Jacques CERIA called DESPIERRE (Saint-Étienne, 1912 - Paris, 1995)

Barges on the Seine

65 x 82 cm. (25 916 x 32 516 in.)

Oil on canvas.
Signed on verso lower right

Provenance
• France, Private Collection

The Artist
The son of Edmond Ceria, an Italian landscape painter, Jacques Despierre described himself as a free spirit who grew up in an environment which was favorable to the blossoming of his talent. From the age of 14, the young boy took engraving lessons. He deambulated the galleries of the Louvre in his father’s company where he admired Poussin and Delacroix. In accordance with Ceria’s advice, Despierre, who assumed this pseudonym out of affection for his younger brother Pierre, studied at the Colarossi Academy and then at the Scandinavian Academy. He followed Otton Friesz’ and Jacques Dufresne’s courses. The latter transmitted a sense of pictorial structure and organization. In 1930, the painter entered Lucien Simon’s studio in the École des Beaux-Arts. In 1938, he moved closer to the New Generation group where he found Lasne, Humblot, Jannot, and Tal Coat, who advocated “a return to Humanism, to a subject, to drawing, to a profession conscientious of tradition in fervent contact with Nature.”

Influences
Multiple influences affected Jacques Despiere. He admitted that he had found the basis of his work in Cubism, but did not stop there, as he drew on many fertile 20th century sources. In the rue de Seine galleries, the artist discovered Derain and Vlaminck, and was very enthusiastic about Modigliani’s portraits. Jacques Villon remained one of his tutelary figures. In 1937, he admired Dufy’s The Electricity Fairy. This was also the year of his first State commission. In the course of a long career punctuated by official recognition, Despierre produced easel painting and medals, as well as monumental works. He realized murals, decors for ocean liners such as the Liberté (1947) and the France (1961), tapestries, and stained glass (Notre-Dame de Liesse, 1947-1954). This work went hand in hand with his teaching activity, especially at the École Supérieure des Arts décoratifs where from 1962, he directed the mural workshop, and taught drawing, fresco painting, and mosaics.

The Importance of Water for the Artist
Water occupied an essential place in Jacques Despierre’s oeuvre: “Water seems to me like a moving image of our future, running in a well determined direction in relation to fixed reference points.” The artist’s two points of reference were the Loire and the Seine. While he did series of contemplative, sometimes lascivious, landscapes of the former, he sought human presence through fluvial activitity in the second, from Triel like Marquet or at Vétheuil where Monet had painted. Despierre filled his pictures with barges and was fond of the passage through locks in foreshortened compositions where the barges were shown head-on, as in the image of the Lock (1960) (in Jacques Despierre à la monnaie de Paris, fig. 26).

Our Picture
Our picture depicts three barges on the Seine in a lock whose gates are opening in the foreground.
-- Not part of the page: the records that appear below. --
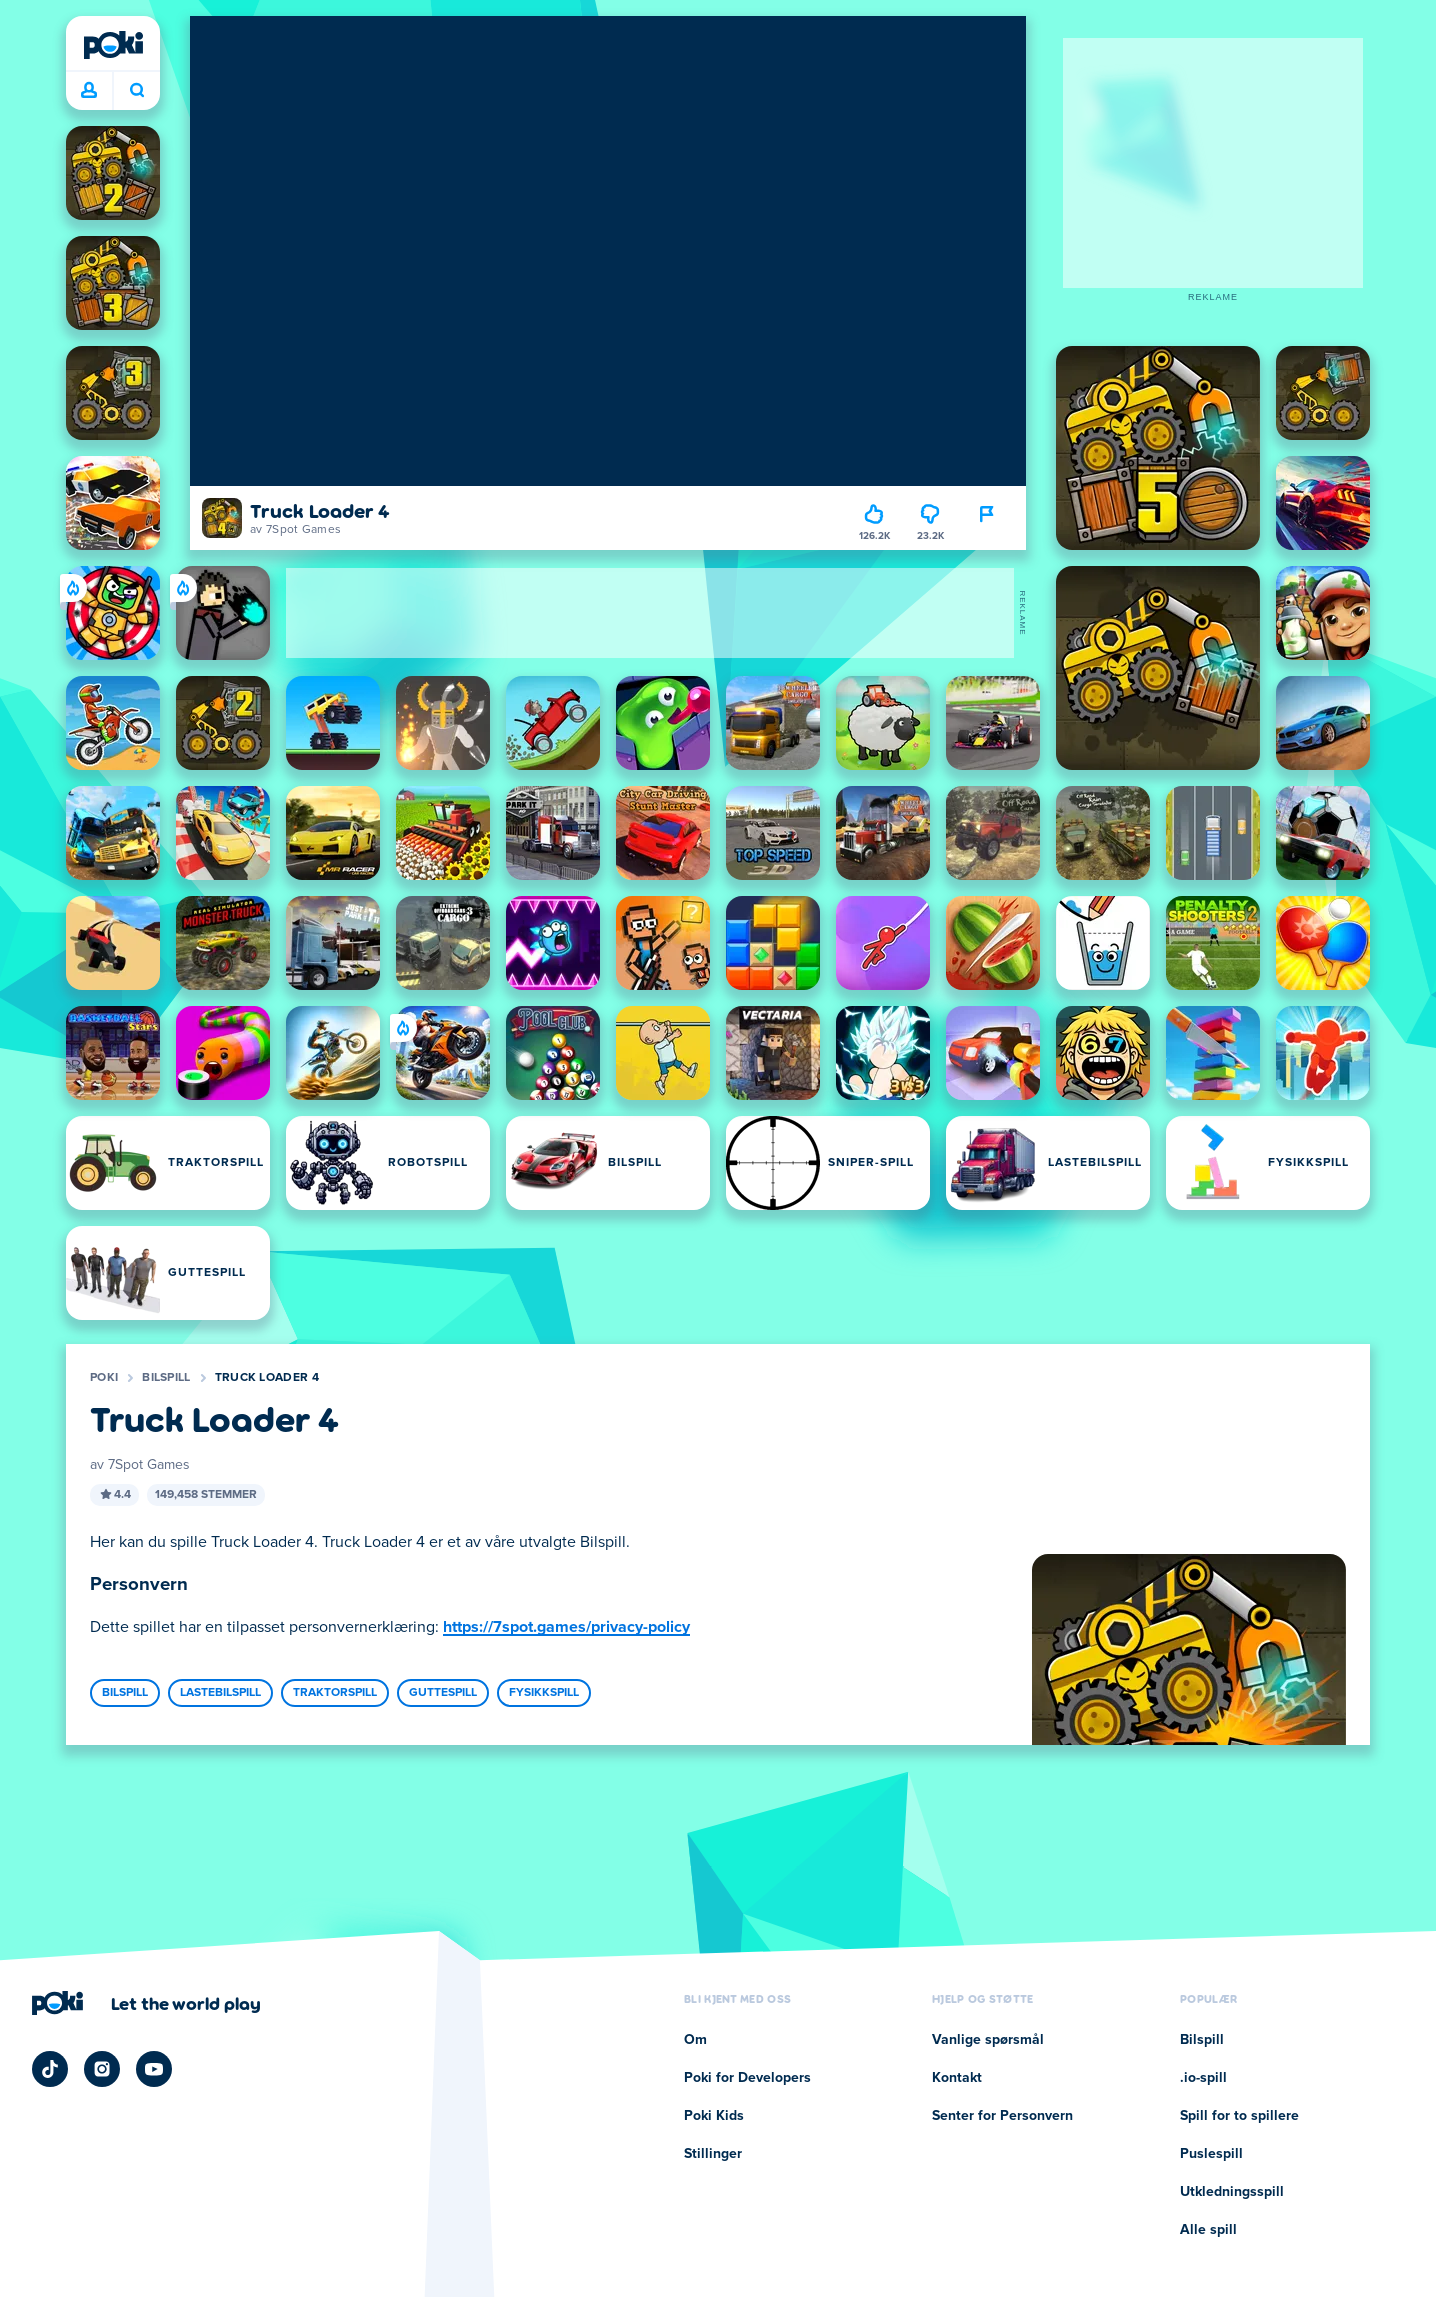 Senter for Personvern (1002, 2116)
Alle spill (1208, 2230)
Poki (104, 1378)
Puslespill (1211, 2154)
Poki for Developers (747, 2078)
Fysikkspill (544, 1693)
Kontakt (957, 2078)
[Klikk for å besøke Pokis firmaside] (146, 2003)
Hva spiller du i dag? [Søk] (137, 90)
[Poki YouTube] (154, 2069)
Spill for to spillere (1239, 2116)
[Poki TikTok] (50, 2069)
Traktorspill (335, 1693)
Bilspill (166, 1378)
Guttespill (443, 1693)
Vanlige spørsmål (988, 2040)
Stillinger (713, 2154)
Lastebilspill (220, 1693)
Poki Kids (714, 2116)
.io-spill (1203, 2078)
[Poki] (113, 45)
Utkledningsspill (1232, 2192)
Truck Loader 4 (267, 1378)
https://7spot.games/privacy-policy (566, 1627)
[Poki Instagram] (102, 2069)
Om (695, 2040) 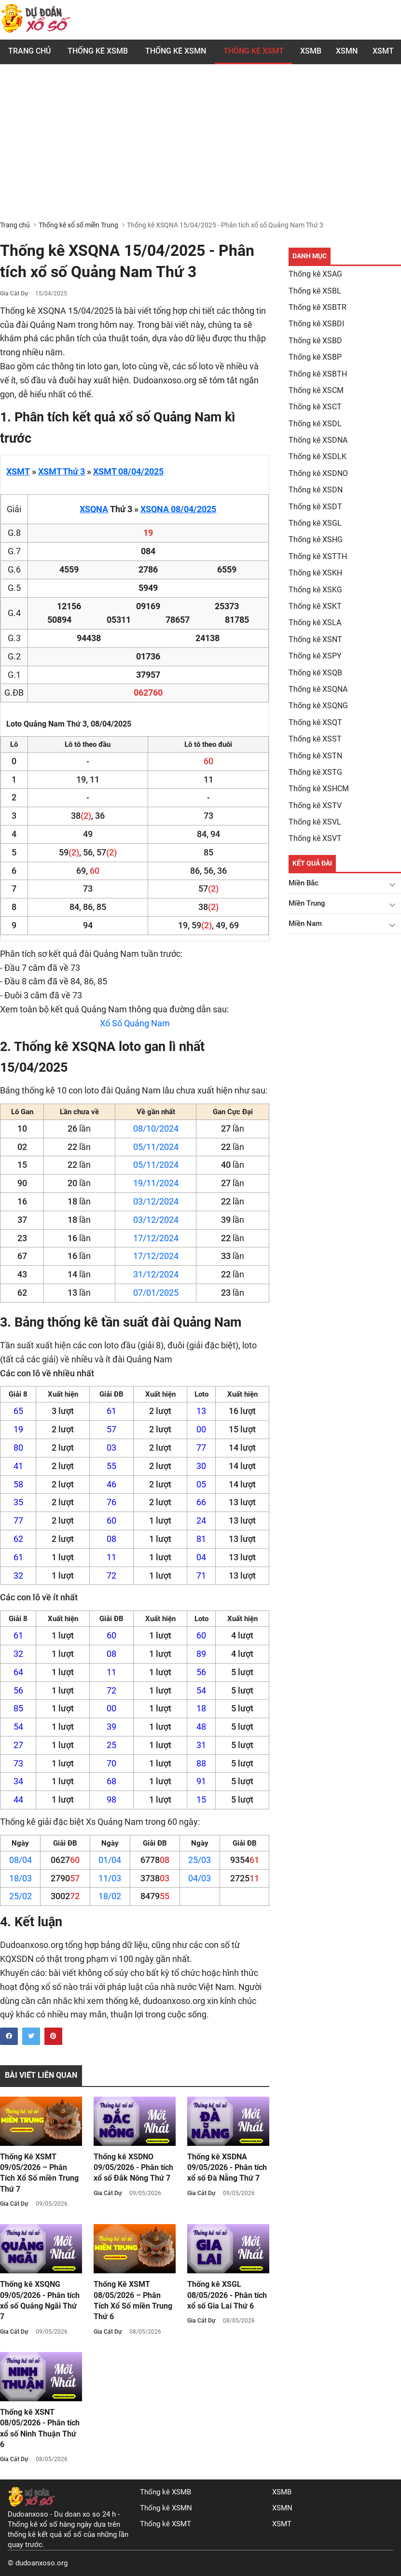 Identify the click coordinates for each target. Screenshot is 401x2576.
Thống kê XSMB (98, 51)
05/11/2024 (156, 1147)
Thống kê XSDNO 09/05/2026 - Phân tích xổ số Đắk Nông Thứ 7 (133, 2167)
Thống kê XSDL (315, 423)
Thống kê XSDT (315, 506)
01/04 (109, 1860)
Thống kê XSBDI (316, 323)
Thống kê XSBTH (318, 373)
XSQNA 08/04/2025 (178, 509)
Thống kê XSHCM (319, 788)
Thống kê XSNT (315, 639)
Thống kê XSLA (315, 622)
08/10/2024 (156, 1128)
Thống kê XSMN (175, 51)
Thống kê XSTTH (318, 556)
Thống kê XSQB (315, 672)
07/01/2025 (156, 1293)
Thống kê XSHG (316, 539)
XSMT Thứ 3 (61, 471)
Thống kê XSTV (315, 805)
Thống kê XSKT (315, 606)
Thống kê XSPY (315, 655)
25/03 (199, 1860)
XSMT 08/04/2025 (128, 471)
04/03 (199, 1878)
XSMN (347, 51)
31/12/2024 (156, 1274)
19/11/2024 (156, 1183)
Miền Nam (305, 923)
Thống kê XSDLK (317, 456)
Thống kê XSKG (315, 589)
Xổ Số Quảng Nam (135, 1023)
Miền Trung (307, 903)
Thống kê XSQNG (318, 705)
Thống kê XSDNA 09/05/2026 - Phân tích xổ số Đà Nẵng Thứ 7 (227, 2167)
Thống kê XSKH (315, 572)
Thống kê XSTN (315, 755)
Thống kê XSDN (316, 489)
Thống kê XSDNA (318, 440)
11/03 (109, 1878)
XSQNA (94, 509)
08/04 (20, 1860)
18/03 (20, 1878)
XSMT (383, 51)
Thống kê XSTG (315, 772)
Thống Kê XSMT (253, 51)
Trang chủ (29, 51)
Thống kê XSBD (315, 340)
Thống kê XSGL (315, 523)
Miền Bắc (303, 883)
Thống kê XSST (315, 738)
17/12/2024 (156, 1238)
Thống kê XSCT (315, 406)
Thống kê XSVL (315, 821)
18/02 (109, 1896)
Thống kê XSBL (315, 290)
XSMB (310, 51)
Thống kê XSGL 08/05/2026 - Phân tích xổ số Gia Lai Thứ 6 (227, 2295)
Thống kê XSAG (315, 274)
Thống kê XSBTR (317, 307)
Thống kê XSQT (315, 722)
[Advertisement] (200, 148)
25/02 (20, 1896)
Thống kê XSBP (315, 357)
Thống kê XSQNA (318, 689)
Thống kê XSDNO (318, 473)
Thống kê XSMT (165, 2524)
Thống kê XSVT (315, 838)
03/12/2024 (156, 1201)
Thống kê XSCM (316, 390) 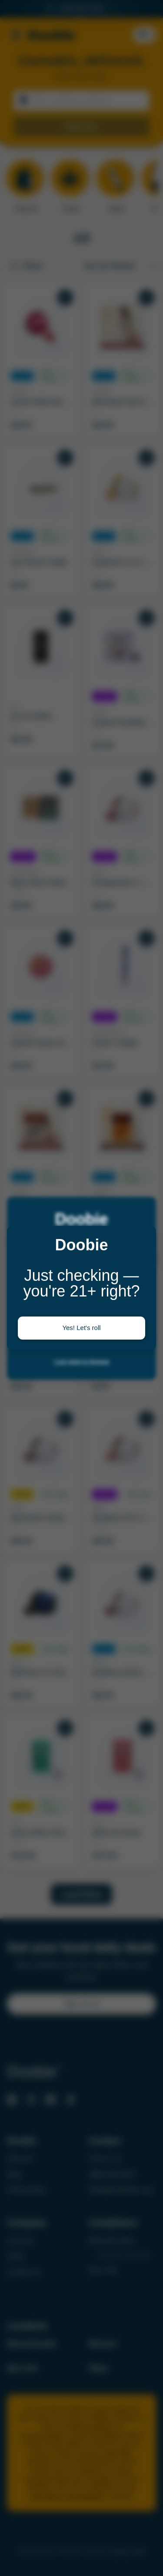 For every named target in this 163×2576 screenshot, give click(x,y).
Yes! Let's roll (81, 1327) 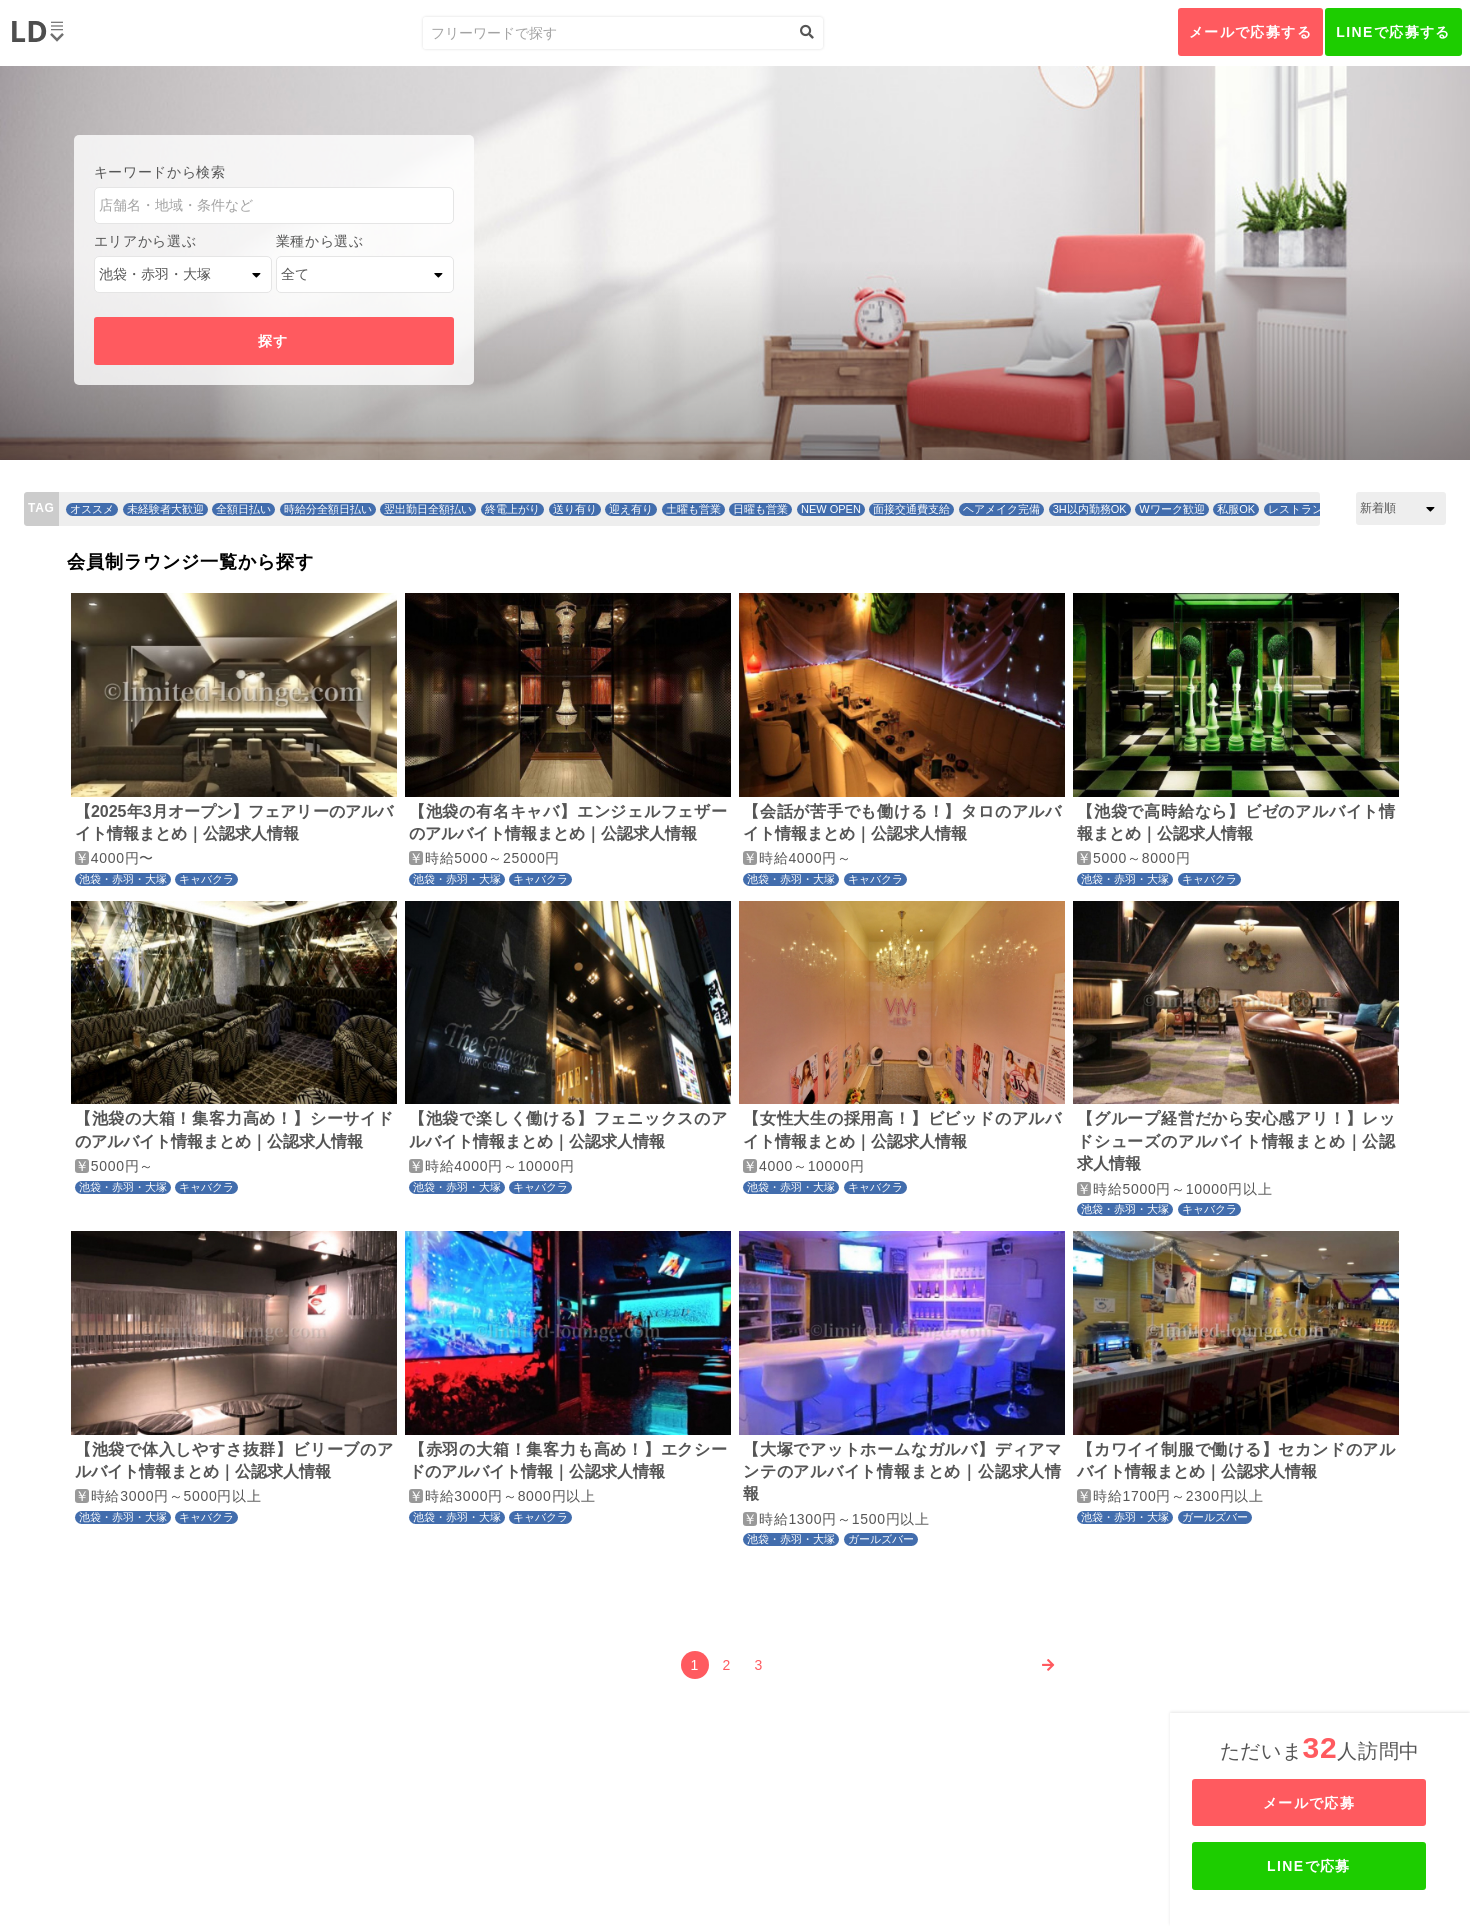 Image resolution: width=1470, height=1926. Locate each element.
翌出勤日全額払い (428, 509)
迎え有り (631, 509)
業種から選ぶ (320, 241)
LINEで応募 (1322, 1866)
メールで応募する (1250, 32)
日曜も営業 (760, 509)
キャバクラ (206, 879)
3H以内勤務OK (1090, 509)
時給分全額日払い (328, 509)
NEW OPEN (831, 509)
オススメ (92, 509)
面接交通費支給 (911, 509)
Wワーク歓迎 (1171, 509)
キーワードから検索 (160, 172)
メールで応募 (1322, 1803)
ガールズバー (881, 1539)
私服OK (1236, 509)
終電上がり (512, 509)
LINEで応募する (1393, 32)
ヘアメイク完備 (1001, 509)
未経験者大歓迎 (165, 509)
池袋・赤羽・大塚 (123, 879)
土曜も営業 (693, 509)
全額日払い (243, 509)
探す (273, 341)
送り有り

The composition is very constructed, the result of solid work; “What I love is to feel deeply, at the tip of my pencil or my pen, is a sort of landscape skeleton to which it is possible to attach muscles and color,” confided Despierre.

The artist has abstracted broad landscape principles in a bundle of orthogonals formed by the parallel lines of the quays, barges, and road along the river. The sensitively employed color is at the service of this landscape imagined like architecture. The white grain of the canvas shows through paint applied in light flat areas. Blue and pearly grays dominate this river atmosphere. Warmly colored lines drawn with a sure brush emphasize the curve of a hull, silhouette of a cabin, or the perspective of a wharf.

The precise line work and discreet color choices do not aim to reproduce optical or atmospheric effects, nor even a skillful composition. Despierre, who hardly liked to theorize his work and warned against “spoken painting,” nonetheless shared one of the keys to his artistic quest:

“If you insist on describing the object, you are not a creator, you’re only a witness […] What interests me, when I see a natural scene, is to confront it with my thoughts and to go beyond, if you will, the real by the transfer of my thoughts to my work as a painter.”

General Bibliography (Unpublished Work)
Lydia HARAMBOURG, François CERIA, Despierre: 1912-1995, Paris, Somogy, 2013.
Roger BOUILLOT et al, Jacques Despierre à la monnaie de Paris, exh. cat. Paris, Monnaie de Paris, 1973.